Saturday, November 6, 2010

The first rule of fightclub is...

The first rule of FightClub - Never talk about FightClub.

At least the MSN get it, I wasn't at that meeting so I will ignore the first rule.

I'm recommending getting 3 months of non-perishable food on hand. More if you can.
 IF we were allowed guns and ammo, those too. Thanks Bryant.

It is not a joke this time. The Fed in the USA has just printed 600bil to pump the market.
This will keep stocks up so the elites can get their cash out to commodities or other safe havens.
Future tax payers(Assuming civilisation survives) will pick up the tab. Sell vs Buy orders on wall street are roughly 1000:1 for the big players.

"Yeah but, thats America you dolt". As I have had someone say to me recently. My reply was - "What started GFC round one?".

Look to the price increases - food and fuel is going to go up, up, up. Check the oil price index to the right, whaet futures anyone?

Short term future? I expect a drop in the oil price due to reduced market demand - noone has money, especially as deflation starts, then hyper-inflation will kick in as fiat currency stops buying the necessities of life.

Be prepared to wipe your ass with fiat money, the only vestigal worth it may hold, a pity our's is plastic. Gold will not be much better. You can't eat it or ask someone to work for you who is just interested in food.

The consequences for middle class Australia:

Where is your Super Bitchez? Mine is in CASH. Thats the best I can do(not self managed). Remove it from the system that will artificially hold up the market till it falls off the cliff. Increasingly government will be tempted to kill the debt buble with this cash. California is approaching Super funds for loans - good luck getting it back if your money is in funds that say yes. They are doing this to keep cops on the street and the garbage from mounting up on the sidewalk. The chances of a gen 'x-er' seeing their super is NIL.

Anyone notice their power bills ths year are out of control? Start imagining no power most of the time.
Not because it's not there, but because you have killed it at the meter - it is no longer in the middle class family budget. If this happens the system will break down.

I'm talking peak energy here. Where return on investment no longer pays. And the consumer will be the barometer.

And don't try and tell me that AGW is not true(So we are paying unfair energy prices blah blah blah) - I will have to scisor kick you in the head. Nobody gives the wilderbeast a get out of jail free card when the lions pounce. That's nature, thermodynamics, limits to growth. Get used to it. See the SCIENCE on global warming.
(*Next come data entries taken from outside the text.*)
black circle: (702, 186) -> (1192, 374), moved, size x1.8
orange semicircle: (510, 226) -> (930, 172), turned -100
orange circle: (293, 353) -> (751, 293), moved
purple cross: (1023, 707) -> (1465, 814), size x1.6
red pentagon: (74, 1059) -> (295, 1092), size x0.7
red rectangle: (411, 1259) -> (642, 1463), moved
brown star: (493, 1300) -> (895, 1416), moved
The supermarket has a 3 day logistic chain - you have been warned. Got soap?

Update: From http://theautomaticearth.blogspot.com/

You may think by now that Geithner and Bernanke and Larry Summers and Bob Rubin and all the rest of the pack are miserable failures and two sheets to the wind and all that, but you'd do better to give them a lot more credit than that.

QE2 is here, despite the gigantic failures and behemoth losses of its predecessors, because QE works like a Mother Mary statue in tears' bleeding charm. Of course these guys all know that no proof of a QE ever reviving an economy exists. But they can pretend it does, and so they do: $900 billion, even for them, is real money.
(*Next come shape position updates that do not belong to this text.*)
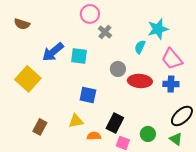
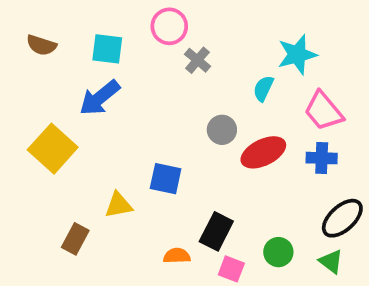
cyan square: (79, 56) -> (107, 49), moved
red ellipse: (140, 81) -> (263, 152), turned -30
yellow triangle: (76, 121) -> (118, 205), moved

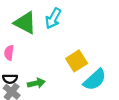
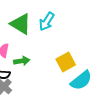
green arrow: (36, 83) -> (22, 61), moved

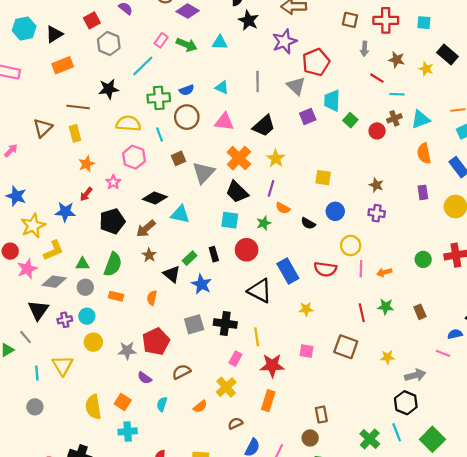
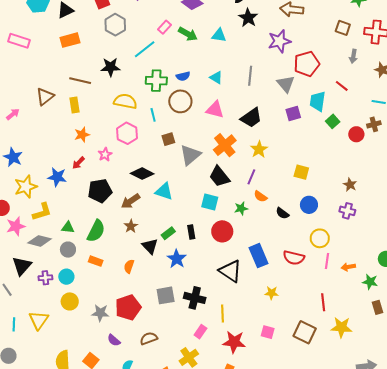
red line: (377, 78) -> (342, 86), moved
green star: (386, 307) -> (370, 282), moved
yellow star: (387, 357) -> (341, 327), moved, size x1.5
Thing is, they never meant QE2 to do what they publicly claim they intended it for. This is nothing but another move to bail out lethally wounded banks.

A full additional $900 billion and counting was announced this week. Basically nothing but a swap of long term for short term paper, and therefore necessarily a -very- short term measure. What does it achieve, apart from a knee-jerk market reaction?
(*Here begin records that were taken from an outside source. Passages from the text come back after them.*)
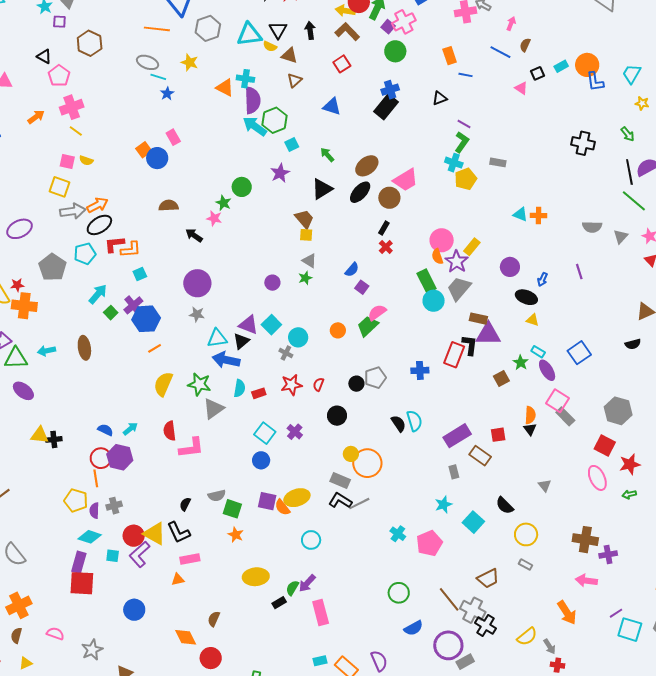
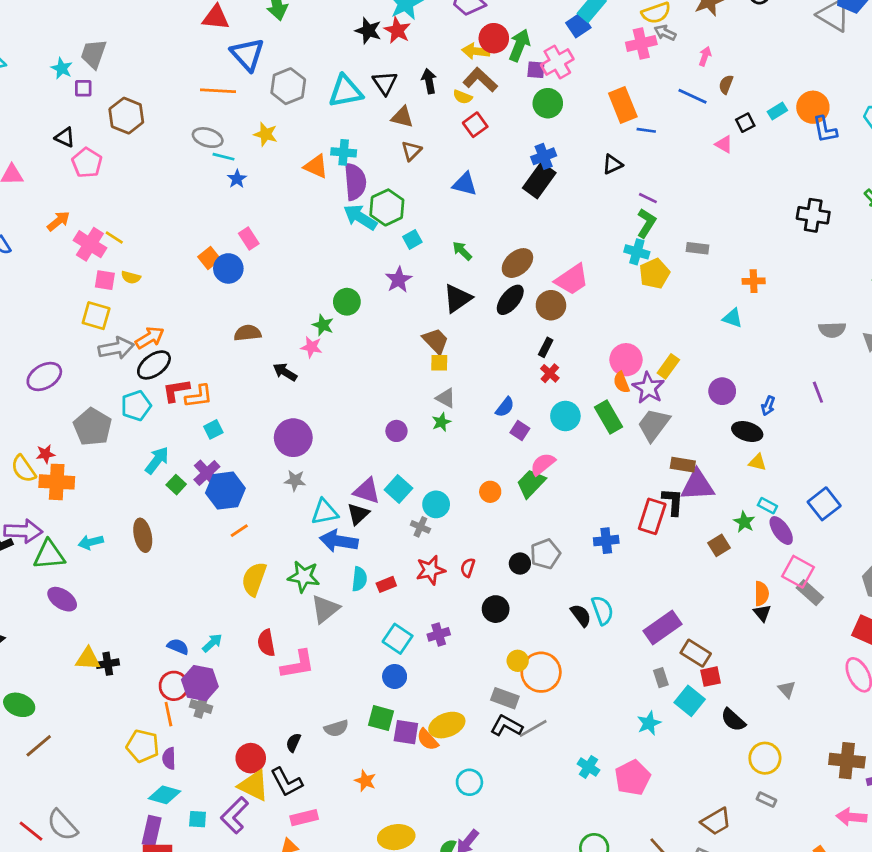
purple square: (388, 27) -> (536, 70), turned -32
yellow semicircle: (270, 46) -> (463, 97), moved
orange rectangle: (450, 56) -> (623, 105), size x1.4
pink cross: (72, 107) -> (90, 244), moved, turned -35
orange cross: (538, 215) -> (754, 281), moved
cyan circle: (434, 301) -> (565, 416), moved
purple cross: (295, 432) -> (439, 634), turned 35
red square: (498, 435) -> (711, 677), moved
gray cross: (114, 506) -> (201, 707), moved, turned 35
green square: (232, 509) -> (381, 718), moved
cyan square: (473, 522) -> (690, 701), moved
red circle: (134, 536) -> (251, 758), moved

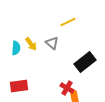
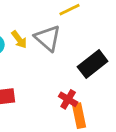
gray triangle: (52, 43) -> (48, 38), size x1.5

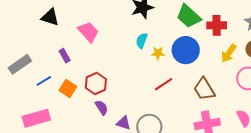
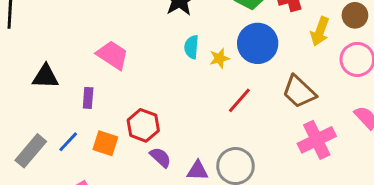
black triangle: (50, 17) -> (45, 76), moved
purple rectangle: (65, 56) -> (88, 98), turned 48
gray rectangle: (20, 64) -> (31, 151), moved

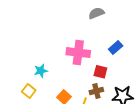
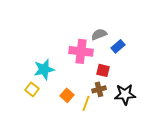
gray semicircle: (96, 13) -> (99, 34), moved
cyan star: (41, 71) -> (44, 69), size x1.5

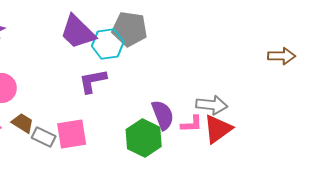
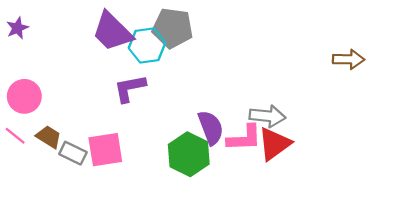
pink L-shape: (192, 124) -> (244, 138), size x1.4

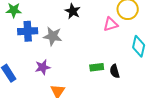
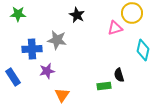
blue cross: (28, 31) -> (32, 49), moved
green rectangle: (97, 67) -> (104, 86), moved

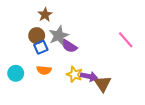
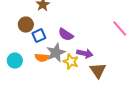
brown circle: (37, 36) -> (26, 25), moved
gray star: (59, 36) -> (56, 53), moved
purple arrow: (89, 76) -> (85, 54), moved

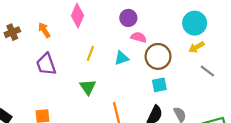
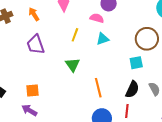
pink semicircle: (139, 37) -> (97, 18), moved
brown circle: (158, 56) -> (147, 39), moved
Wall Street banks get another injection of short term breathing space. That's all. And what was that last number on insider selling vs buying again? 3000 to 1?! Look, these people can't sell all their hygienic paper all at once, there's silly market regulations that prevent it, they need a time window to do it.

Hey, Bank of America rose 2% today, and Citi was up 3.7%. Now, if all is that rosy, why are William K. Black and L. Randall Wray calling for BofA's books to be opened and the entire firm to be nationalized? Well, BofA shares are at $12, an 80% loss from 3 years ago, and Citi's at $4, a well over 90% loss over the same time period.

These are America's largest financial institutions, and finance over the past 10-20 years has become a disproportionally huge chunk of the US economy. And its politics. And that's where the crux is.

I don’t know about you, but I have completely lost interest in trying to figure out which candidate in the midterm elections got how much from Wall Street. They all need their campaign contributions from bankrupt institutions such as BofA and Citi if they want to have a shot at being elected. It's a closed system, it really is. Putting a few guys behind bars wouldn't change that. And besides, none of them paid that kind of money just to be put behind bars to begin with.

But let's not try and solve it all in one go. For now, please understand that QE2 was never intended to jump-start the American economy. It was meant to prolong Wile E.'s 15 minutes of fame, to keep banks like BofA and Citi above water long enough to allow anyone who has some skin in it to get the hell out without triggering any alarm bells.